はてなキーワード: 論文作法とは
これは単純に、日本の出版社が東京に集中しているからだと思います。
最も良いやり方は、英語なら(Oxford: Oxford University Press, 2004)のように「出版地:出版社、出版年」を書くやり方で、日本語でもたまに(東京:岩波書店、2017年)とか書いてる人はいます。
ただ、英語(あるいは他のヨーロッパの言語)の文献は出版地があちらこちらにあるわけですが、日本語の場合はほとんどが東京でたまに京都や横浜が混じり、分野によっては札幌が加わり、たまに広島や大阪や福岡で出た本が散見される……といった具合なので、「東京」とだけ書いてたら大混乱必至だと思います。
英語圏の日本研究なんかを見ると、「特別な表記がない限り出版地は東京ね」と記して、日本語の文献については出版地を書かずに出版社だけ書いてたりします(たとえば、ケネス・ルオフ『紀元二千六百年』朝日新聞出版、2010年)。
この「出版社を略す」風習は欧米でも議論があるところで、ウンベルト・エーコ先生は『論文作法』という名著の中で「出版地だけ書いてあっても本を探せない! 出版社も書くべきだ!」って主張してます。私はもっともだと思うんですが、根強く普及していて廃れない形式なんですよねこれ。
ただ、最近は逆に「出版地を略す」方式が出てきつつあるみたいです。なんでかといえばOxford University Pressみたいに世界各地に支社を持っていると、どこを発行地として書けばいいのか混乱するし煩雑になるからなんですよね……
なんかけっこうな数の人に勘違いされてるようで驚く。そんなおかしなことじゃないでしょ。ということで補足。
言っとくけど、これは剽窃や無断転載をしていいって意味じゃないですよ。参考文献の情報を表示する方法が違うってだけの話。
標準的な理系とか社会科学系の論文では、注ってこうやって示しますよね(以下、例はあくまで架空のものです)。
Trump (2018: 70)は次のように主張している。一方、Obama (2018: 47)はこれに反対していて……

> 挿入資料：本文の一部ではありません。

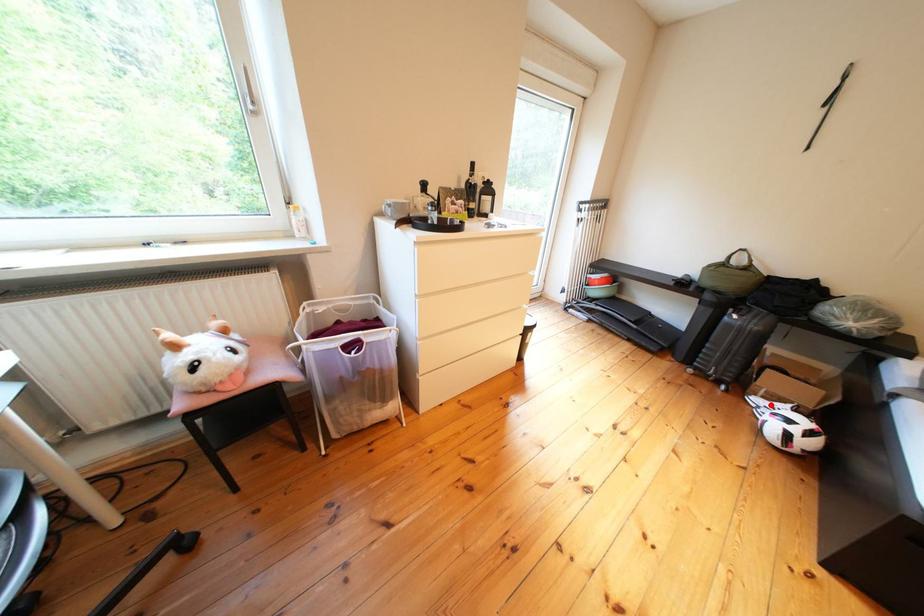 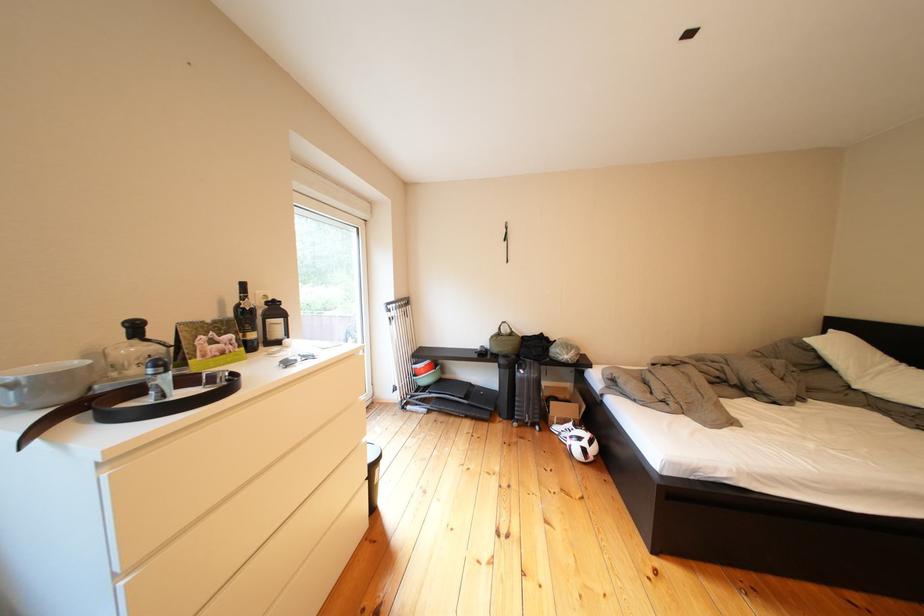 The point at the highlighted location is marked in the first image. Where is the corresponding point in the second image?

(570, 432) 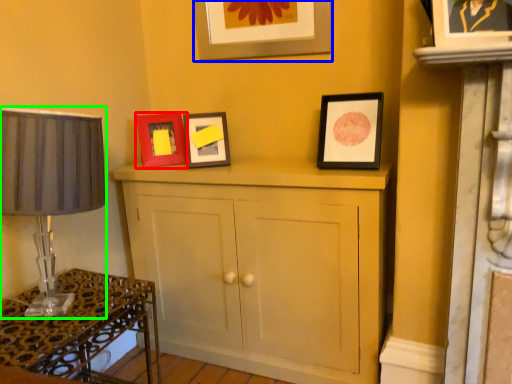 Question: Considering the real-world distances, which object is closest to picture frame (highlighted by a red box)? picture frame (highlighted by a blue box) or table lamp (highlighted by a green box).

Choices:
 (A) picture frame
 (B) table lamp

Answer: (A)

この場合、文献リストがないと駄目です。だってこれだけじゃ、どの論文・書籍のことなのかわからないもん。だから、論文の末尾に文献リストをつけて、
って書く必要があるわけです。これがないとアウト。
トランプは次のように主張している(※1)。一方、オバマはこれに反対していて……(※2)
※1 Donald Trump, Make America Great Again (New York: Trump Tower, 2018), 70.

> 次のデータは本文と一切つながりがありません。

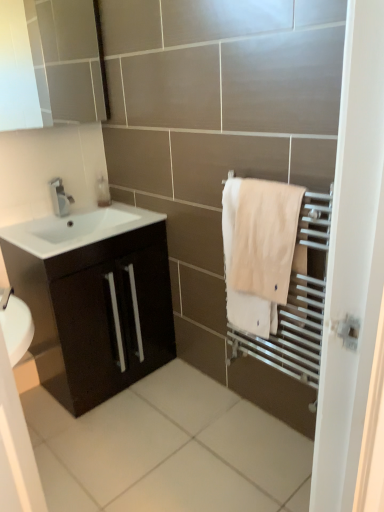 Question: Is translucent plastic soap dispenser at upper left with white glossy medicine cabinet at upper left?

Choices:
 (A) no
 (B) yes

Answer: (A)

Question: Is white glossy medicine cabinet at upper left a part of translucent plastic soap dispenser at upper left?

Choices:
 (A) yes
 (B) no

Answer: (B)

Question: Considering the relative sizes of translucent plastic soap dispenser at upper left and white glossy medicine cabinet at upper left in the image provided, is translucent plastic soap dispenser at upper left bigger than white glossy medicine cabinet at upper left?

Choices:
 (A) yes
 (B) no

Answer: (B)

Question: From the image's perspective, is translucent plastic soap dispenser at upper left located above white glossy medicine cabinet at upper left?

Choices:
 (A) no
 (B) yes

Answer: (A)

Question: Can you confirm if translucent plastic soap dispenser at upper left is positioned to the left of white glossy medicine cabinet at upper left?

Choices:
 (A) no
 (B) yes

Answer: (A)

Question: Is translucent plastic soap dispenser at upper left shorter than white glossy medicine cabinet at upper left?

Choices:
 (A) yes
 (B) no

Answer: (A)

Question: Is the position of matte dark brown cabinet at left less distant than that of satin nickel faucet at upper left?

Choices:
 (A) no
 (B) yes

Answer: (B)

Question: Does matte dark brown cabinet at left have a smaller size compared to satin nickel faucet at upper left?

Choices:
 (A) no
 (B) yes

Answer: (A)

Question: Is matte dark brown cabinet at left to the right of satin nickel faucet at upper left from the viewer's perspective?

Choices:
 (A) yes
 (B) no

Answer: (A)

Question: From the image's perspective, is matte dark brown cabinet at left on satin nickel faucet at upper left?

Choices:
 (A) yes
 (B) no

Answer: (B)

Question: Would you say matte dark brown cabinet at left is outside satin nickel faucet at upper left?

Choices:
 (A) yes
 (B) no

Answer: (A)

Question: Considering the relative sizes of matte dark brown cabinet at left and satin nickel faucet at upper left in the image provided, is matte dark brown cabinet at left taller than satin nickel faucet at upper left?

Choices:
 (A) yes
 (B) no

Answer: (A)

Question: From the image's perspective, is white glossy sink at lower left located beneath satin nickel faucet at upper left?

Choices:
 (A) no
 (B) yes

Answer: (B) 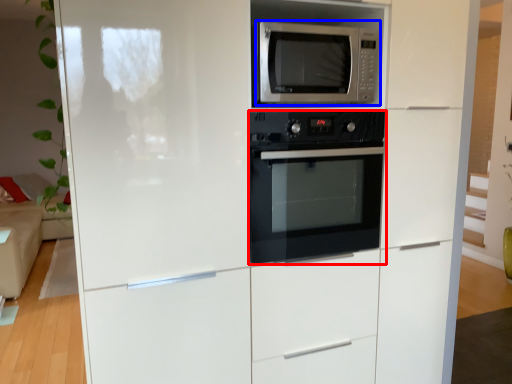 Question: Among these objects, which one is farthest to the camera, oven (highlighted by a red box) or microwave oven (highlighted by a blue box)?

Choices:
 (A) oven
 (B) microwave oven

Answer: (A)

※2 Barack Obama, Yes, We Can (Chicago: UC Press, 2018), 47.
って表示することが許されてるわけですよ。これ、末尾に文献リストつける必要あります? そりゃつけた方が親切だと思うけど、なくても別にいいでしょ。だって参考文献の書誌情報はじゅうぶん伝わってるんだから。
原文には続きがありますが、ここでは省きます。